Волны
Шрифт:
Птицы зайдутся в неистовой песне для одного какого-то уха - и сразу умолкнут. Зальются, захлебнутся и тащат прутики и соломинки к темным узлам на кроне. Все в золоте, в пурпуре, они устраивались в вышине, а зонтики и ракитник проливались золото-лиловым дождем, и полуденный сад был весь цветенье, свеченье, и даже в самых тайных ходах среди трав и цветов он лиловел, зеленел, золотился, пробьет ли солнце алость, желтизну лепестка или уткнется в зеленый мохнатый стебель.
Солнце било прямо в дом, и стены пылали белизной между темными окнами. Оконницы, густо увитые ветками, держали в себе круги непроницаемой тьмы. Острые клинья света, свесясь с подоконника, льнули в комнате к тарелкам с синей каймой, витые ручки оттопырившим чашкам, величавому куполу супницы, щупали плетенье ковра, грозные углы шкафов и книжные полки.
Волны разбивались о берег и сплошь устилали его водой. Они громадились, вздымались и падали; силой паденья бросало назад брызги. Сплошь пропитанные пронзительной синевой, волны лоснились, играли мазками света только на гребнях, как, переступая, лоснятся мускулами сильные кони. Волны падали; отступали - и падали снова, будто бы тяжело топал огромный зверь.
– Он умер, - Невил говорил.
– Упал. Лошадь споткнулась. Его сбросило. Ветрила мира, прянув, меня ударили в голову. Все кончено. Огни мира погасли. Там то дерево стоит, и я не могу пройти.
Ах! Комкать эту телеграмму, - а свет мира меркнет и меркнет, - твердить, что это не может быть! Но к чему трясти головой? Это правда. Это - факт. Споткнулась лошадь; его сбросило. Хлынули ливнем скользившие мимо деревья и белая изгородь. Был страшный вал; грохот в ушах. Потом - удар; мир треснул; он задохнулся. Он умер на месте.
Сараи и летние сельские дни, те места, где мы вместе сидели, - все осталось теперь в несуществующем мире, в мире, которого нет. От меня отсекли мое прошлое. К нему сбежались. Его отнесли в палатку какую-то, люди в ботфортах, люди в пробковых шлемах: он умер среди чужих. Одиночество и молчанье часто его окружали. Он часто меня бросал. Но зато возвращался, и: "Это же он!" - я говорил тогда.
Женщины шаркают мимо окна, будто улица и не расселась пропастью; будто и нет этого дерева со стылыми листьями, мимо которого нам не пройти.
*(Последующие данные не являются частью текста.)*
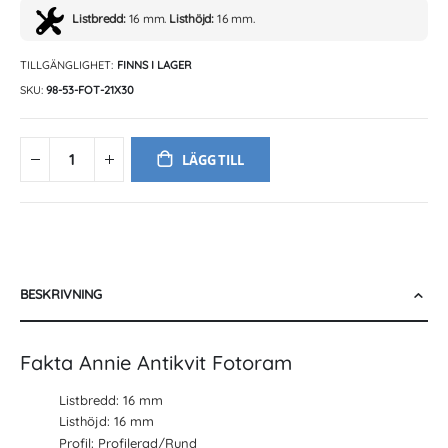
Listbredd:
16 mm.
Listhöjd:
16 mm.
TILLGÄNGLIGHET:
FINNS I LAGER
SKU
98-53-FOT-21X30
LÄGG TILL
BESKRIVNING
Fakta Annie Antikvit Fotoram
Listbredd: 16 mm
Listhöjd: 16 mm
Profil: Profilerad/Rund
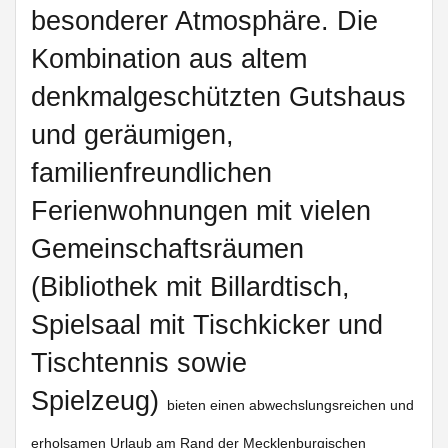
besonderer Atmosphäre. Die
Kombination aus altem
denkmalgeschützten Gutshaus
und geräumigen,
familienfreundlichen
Ferienwohnungen mit vielen
Gemeinschaftsräumen
(Bibliothek mit Billardtisch,
Spielsaal mit Tischkicker und
Tischtennis sowie
Spielzeug)
bieten einen abwechslungsreichen und
erholsamen Urlaub am Rand der Mecklenburgischen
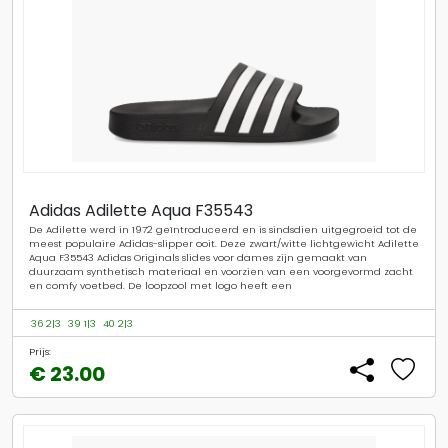
Adidas Adilette Aqua F35543
De Adilette werd in 1972 geïntroduceerd en is sindsdien uitgegroeid tot de
meest populaire Adidas-slipper ooit. Deze zwart/witte lichtgewicht Adilette
Aqua F35543 Adidas Originals slides voor dames zijn gemaakt van
duurzaam synthetisch materiaal en voorzien van een voorgevormd zacht
en comfy voetbed. De loopzool met logo heeft een
36 2|3
39 1|3
40 2|3
Prijs:
€ 23.00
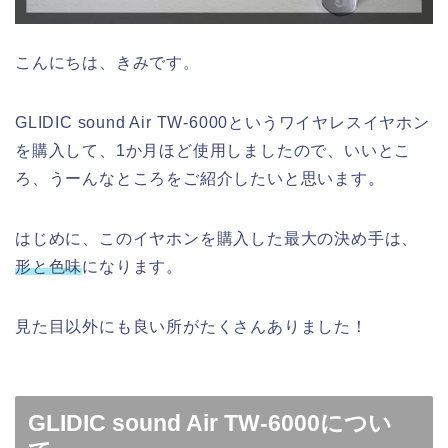
こんにちは、きみです。
GLIDIC sound Air TW-6000というワイヤレスイヤホン
を購入して、1か月ほど使用しましたので、いいとこ
ろ、うーんなところをご紹介したいと思います。
はじめに、このイヤホンを購入した最大の決め手は、
形と色味
になります。
見た目以外にも良い所がたくさんありました！
GLIDIC sound Air TW-6000につい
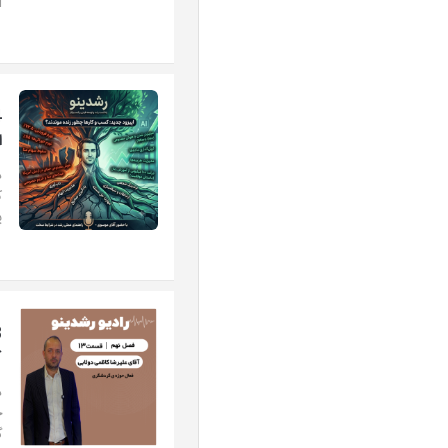
|
ا
د
ک
پ
ک
د
ج
گ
О! Так поделом же нам, поделом, раз спотыкаемся о какую-то чушь. Как мы жалки, когда шаркаем мимо, закрыв глаза. Но зачем мне смиряться? Зачем через силу отрывать от ступеньки ногу и подниматься по лестнице? Так и стою; и держу эту телеграмму. Прошлое, летние дни, места, где мы вместе сидели, - все уносится прочь, как жженая, в красных глазках бумага. И к чему теперь все начинать сызнова? К чему болтать, есть, сходиться по-другому, с другими? С этой минуты я одинок. Больше меня никто не будет знать. У меня есть три письма. "Мне тут с одним полковником еще мяч погонять, значит, пока все" - так кончает он нашу дружбу, пробивая плечом дорогу в толпе, помахав рукой. Этот фарс не стоит более торжественных церемоний. Ах, да ведь крикни кто-то: "Постой"; подтяни на три дырочки туже подпругу - и он, поди, пятьдесят лет бы отстаивал справедливость, сидел в суде, один скакал во главе войска, разоблачал бы мерзкую тиранию и возвратился бы к нам.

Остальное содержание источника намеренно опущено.